Perturbaciones y directrices para los compradores de producción en 2024
En 2024, los compradores se enfrentan a dos grandes tendencias que desafían sus estrategias de suministro y aprovisionamiento. Por un lado, las crecientes disrupciones que restringen las rutas comerciales internacionales y complican la logística para empresas de todo el mundo. Las implicaciones de estos sucesos sobre la cadena de suministro global no son una posibilidad abstracta, sino realidades tangibles con efectos negativos en los costes y plazos de entrega para los profesionales de la industria.

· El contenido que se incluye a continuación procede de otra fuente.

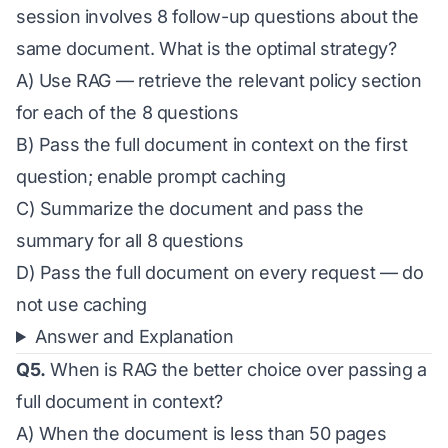
session involves 8 follow-up questions about the
same document. What is the optimal strategy?
A) Use RAG — retrieve the relevant policy section
for each of the 8 questions
B) Pass the full document in context on the first
question; enable prompt caching
C) Summarize the document and pass the
summary for all 8 questions
D) Pass the full document on every request — do
not use caching
Answer and Explanation
Q5.
When is RAG the better choice over passing a
full document in context?
A) When the document is less than 50 pages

Como en la mayoría de los eventos repentinos y turbulentos en la cadena de suministro, se espera que estas crisis eventualmente se resuelvan y den paso a la estabilidad y continuidad en estos dos corredores marítimos de larga tradición.
Por otro lado, el avance regulatorio en Europa y Norteamérica no tiene ese carácter efímero. Es, de hecho, lo opuesto a las disrupciones marítimas que afectan actualmente al Mar Rojo y el Canal de Panamá. En lugar de ser eventos inesperados, estas nuevas directrices de cumplimiento avanzan con paso lento pero predecible, brindando a las empresas y a sus profesionales de compras el tiempo y los recursos para adaptarse y responder. Una vez en vigor, estas normas sobre trabajo y ESG no serán interrupciones temporales, sino cambios estructurales que transformarán para siempre la dinámica y las responsabilidades de los profesionales de la cadena de suministro global, obligándolos a crear transparencia, visibilidad y canales de diligencia debida más profundos y detallados.
El resultado—o al menos el objetivo que persiguen los organismos reguladores—es que las empresas y los compradores se relacionen de forma más ética con la compleja red de personas y entornos naturales directamente afectados por la actividad empresarial.